Il testo dell’ordine esecutivo offre definizioni apparentemente precise: “truth-seeking” per modelli che privilegiano accuratezza storica, rigore scientifico e obiettività, mentre “ideological neutrality” implica modelli “non partigiani” che non manipolano risposte per sostenere dogmi ideologici come la DEI. La vaghezza, però, è dietro l’angolo e lascia ampio spazio a interpretazioni arbitrarie, condannando l’AI a diventare terreno di scontro politico anziché strumento neutro di progresso.
Non è un caso che poche settimane fa giganti come OpenAI, Anthropic, Google e xAI abbiano firmato contratti da centinaia di milioni di dollari con il Dipartimento della Difesa, concentrandosi su flussi di lavoro agentici per sfide di sicurezza nazionale. In questa nuova partita, la “pulizia” ideologica potrebbe premiare alcune aziende e penalirne altre, a seconda di quanto sapranno o vorranno allinearsi al diktat governativo.

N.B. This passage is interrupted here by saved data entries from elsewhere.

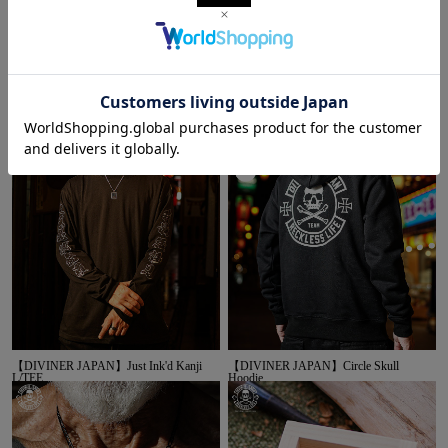
【DIVINER JAPAN】Circle Skull TEE
【DIVINER JAPAN】籠蓋髑髏
TEE（ブラック）
【DIVINER JAPAN】Just Ink'd Kanji
【DIVINER JAPAN】Circle Skull
L/TEE
Hoodie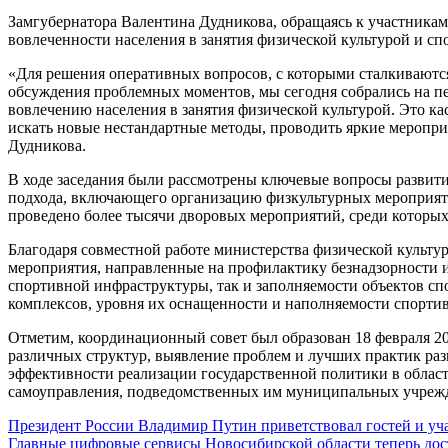
Замгубернатора Валентина Дудникова, обращаясь к участникам 
вовлеченности населения в занятия физической культурой и сп
«Для решения оперативных вопросов, с которыми сталкиваются
обсуждения проблемных моментов, мы сегодня собрались на п
вовлечению населения в занятия физической культурой. Это кас
искать новые нестандартные методы, проводить яркие меропри
Дудникова.
В ходе заседания были рассмотрены ключевые вопросы развити
подхода, включающего организацию физкультурных мероприяти
проведено более тысячи дворовых мероприятий, среди которых 
Благодаря совместной работе министерства физической культ
мероприятия, направленные на профилактику безнадзорности и
спортивной инфраструктуры, так и заполняемости объектов сп
комплексов, уровня их оснащенности и наполняемости спорти
Отметим, координационный совет был образован 18 февраля 20
различных структур, выявление проблем и лучших практик раз
эффективности реализации государственной политики в област
самоуправления, подведомственных им муниципальных учрежде
Навигация
Президент России Владимир Путин приветствовал гостей и уча
Главные цифровые сервисы Новосибирской области теперь дос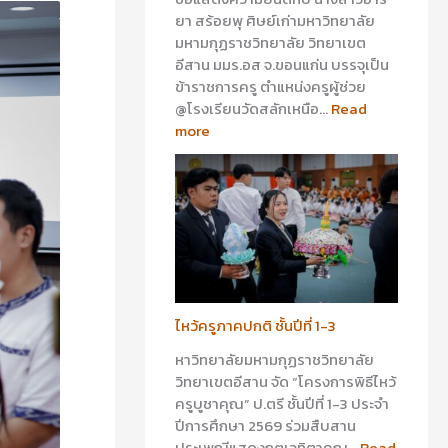
ยา สร้อยพุ ศิษย์เก่ามหาวิทยาลัย
มหามกุฏราชวิทยาลัย วิทยาเขต
อีสาน มมร.อส จ.ขอนแก่น บรรจุเป็น
ข้าราชการครู ตำแหน่งครูผู้ช่วย
@โรงเรียนวัดสลักเหนือ…
Read
more
ไหว้ครูภาคปกติ ชั้นปีที่ 1-3
หาวิทยาลัยมหามกุฏราชวิทยาลัย
วิทยาเขตอีสาน จัด “โครงการพิธีไหว้
ครูบูชาคุณ” ป.ตรี ชั้นปีที่ 1-3 ประจำ
ปีการศึกษา 2569 ร่วมสืบสาน
ประเพณีแสดงกตเวทิตาคุณ…
Read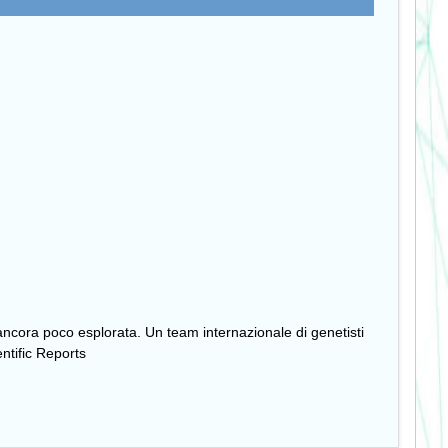
 ancora poco esplorata. Un team internazionale di genetisti
entific Reports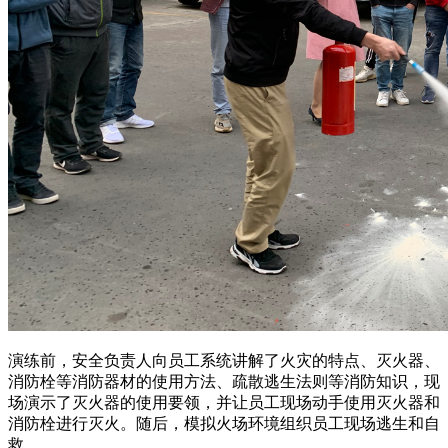
演练前，安全负责人向员工系统讲解了火灾的特点、灭火器、
消防栓等消防器材的使用方法、疏散逃生法则等消防知识，现
场演示了灭火器的使用要领，并让员工现场动手使用灭火器和
消防栓进行灭火。随后，模拟火场环境组织员工现场逃生和自
救。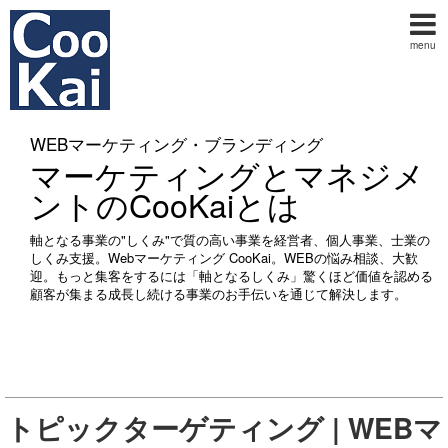
menu
WEBマーケティング・ブランディング
マーケティングとマネジメ
ントのCooKaiとは
軸となる事業の"しくみ"で質の高い事業を経営者、個人事業、士業の
しくみ支援。Webマーケティング CooKai。WEBの悩み相談、大歓
迎。もっと集客をするには「軸となるしくみ」驚くほど価値を認める
顧客が集まる成長し続ける事業のお手伝いを通じて解決します。
トピックターゲティング | WEBマ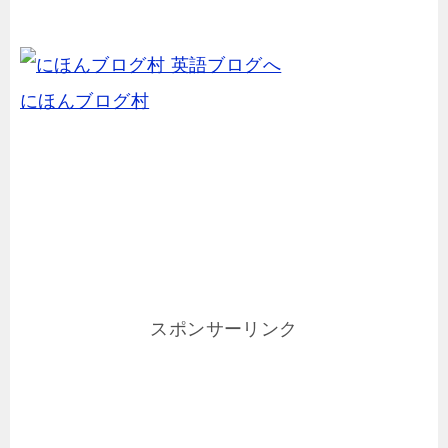
にほんブログ村
スポンサーリンク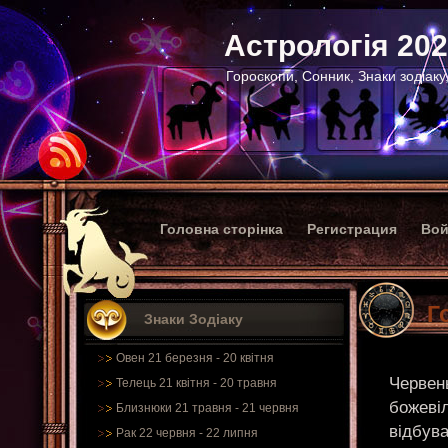
Астрологія 20
Гороскопи, Сонник, Знаки зодіаку
Головна сторінка
Регистрация
Вой
Г
Знаки Зодіаку
Овен 21 березня - 20 квітня
Червен
Телець 21 квітня - 20 травня
божеві
Близнюки 21 травня - 21 червня
відбува
Рак 22 червня - 22 липня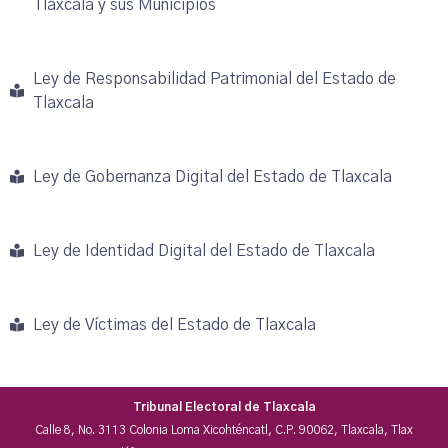
Tlaxcala y sus Municipios
Ley de Responsabilidad Patrimonial del Estado de
Tlaxcala
Ley de Gobernanza Digital del Estado de Tlaxcala
Ley de Identidad Digital del Estado de Tlaxcala
Ley de Víctimas del Estado de Tlaxcala
Tribunal Electoral de Tlaxcala
Calle 8, No. 3113 Colonia Loma Xicohténcatl, C.P. 90062, Tlaxcala, Tlax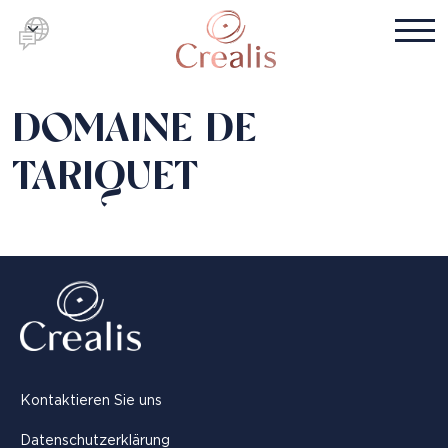
DOMAINE DE
TARIQUET
Kontaktieren Sie uns
Datenschutzerklärung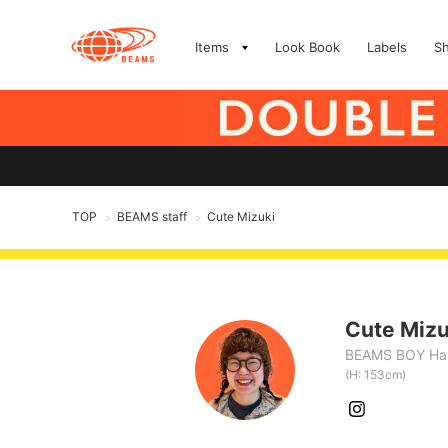
Items
Look Book
Labels
S
TOP
BEAMS staff
Cute Mizuki
>
>
Cute Mizu
BEAMS BOY Har
(H: 153cm)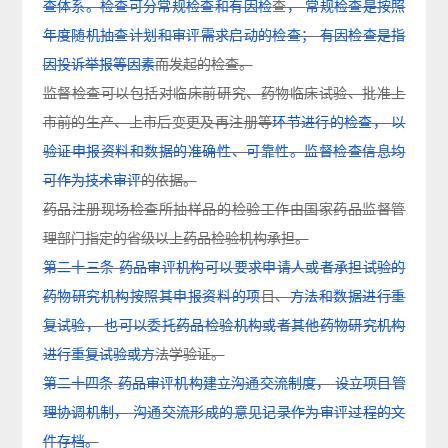
查体系。检查可分常规检查和有因检
查
，
常规检查是按照
年度随机抽查计划和审评需求启动的检查；
有因检查是指
因投诉举报等因素
而发起的检查。
监督检查可以包括对临床前研究、药物临床试验、批准上
市前的生产、上市后变更及再注册等
环节进行的检查，
以
验证申报资料和数据的准确性、可靠性。监督检查信息均
可作为技术审评
的依
据。
药品注册现场检查所抽样品的检验工作由国家药品监督管
理部门指定的省级以上药品检验机构
承担
。
第二十三条
药品审评机构可以要求申请人或者承担试验的
药物研究机构按照其申报资料的项
目、
方法和数据进行重
复试验，
也可以委托药品检验机构或者其他药物研究机构
进行重复试验或方
法学验证。
第二十四条
药品审评机构建立沟通交流制度，
设立项目管
理协调机制，
沟通交流形成的意见记录作为审评过程的文
件存档。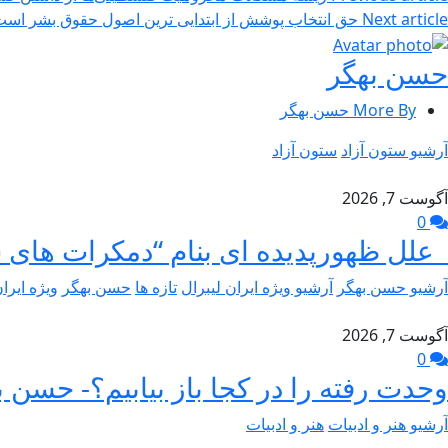
Next article
حق انتخاب پوشش از ابتدایی ترین اصول حقوق بشر اس
حسن بهگر
More By حسن بهگر
آرشیو ستون آزاد
ستون آزاد
آگوست 7, 2026
0
علل ظهورپدیده ای بنام “دمکرات های 
آرشیو حسن بهگر
آرشیو ویژه ایران لیبرال
تازه ها
حسن بهگر
ویژه ایرا
آگوست 7, 2026
0
وحدت رفته را در کجا باز بیابیم؟- حسن ب
آرشیو هنر و ادبیات
هنر و ادبیات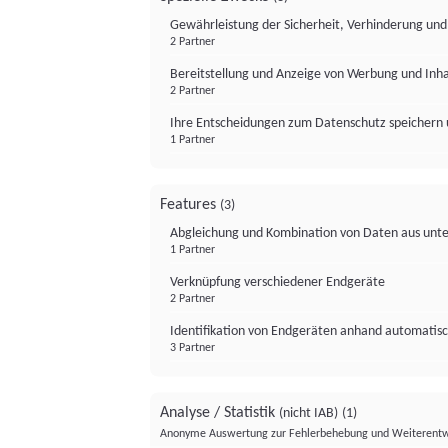
Gewährleistung der Sicherheit, Verhinderung un
2 Partner
Bereitstellung und Anzeige von Werbung und Inh
2 Partner
Ihre Entscheidungen zum Datenschutz speichern 
1 Partner
Features
(3)
Abgleichung und Kombination von Daten aus unte
1 Partner
Verknüpfung verschiedener Endgeräte
2 Partner
Identifikation von Endgeräten anhand automatisc
3 Partner
Analyse / Statistik
(nicht IAB)
(1)
Anonyme Auswertung zur Fehlerbehebung und Weiterentw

Nel frattempo, la Cina continua a rafforzare la sua posizione con modelli AI che, seppur meno trasparenti e apertamente censurati, sono allineati a una visione centralizzata e controllata della realtà. Il confronto non è solo tecnologico, ma profondamente culturale: da un lato la promessa liberale di una AI “neutrale”, dall’altro la realtà controllata di un sistema autoritario che non ammette dissenso né pluralismo di pensiero.
Se la “guerra fredda” dell’AI prosegue in questo modo, l’innovazione rischia di trasformarsi in un’arma ideologica piuttosto che in uno strumento di crescita umana e scientifica. Il rischio è che, dietro la maschera della “neutralità”, si celino nuove forme di censura, non meno pericolose di quelle che si vogliono combattere. Forse, la vera sfida è capire se un’intelligenza artificiale può davvero essere “senza idee”, o se la sua natura intrinsecamente umana rifletterà sempre i conflitti e i pregiudizi di chi la costruisce.
Chi vincerà questa partita? La risposta non è solo tecnica, ma politica e culturale. Come disse quel famoso CEO di Silicon Valley, “l’AI non è solo codice, è il racconto che scegliamo di scrivere sul futuro”. Il problema è: chi tiene la penna?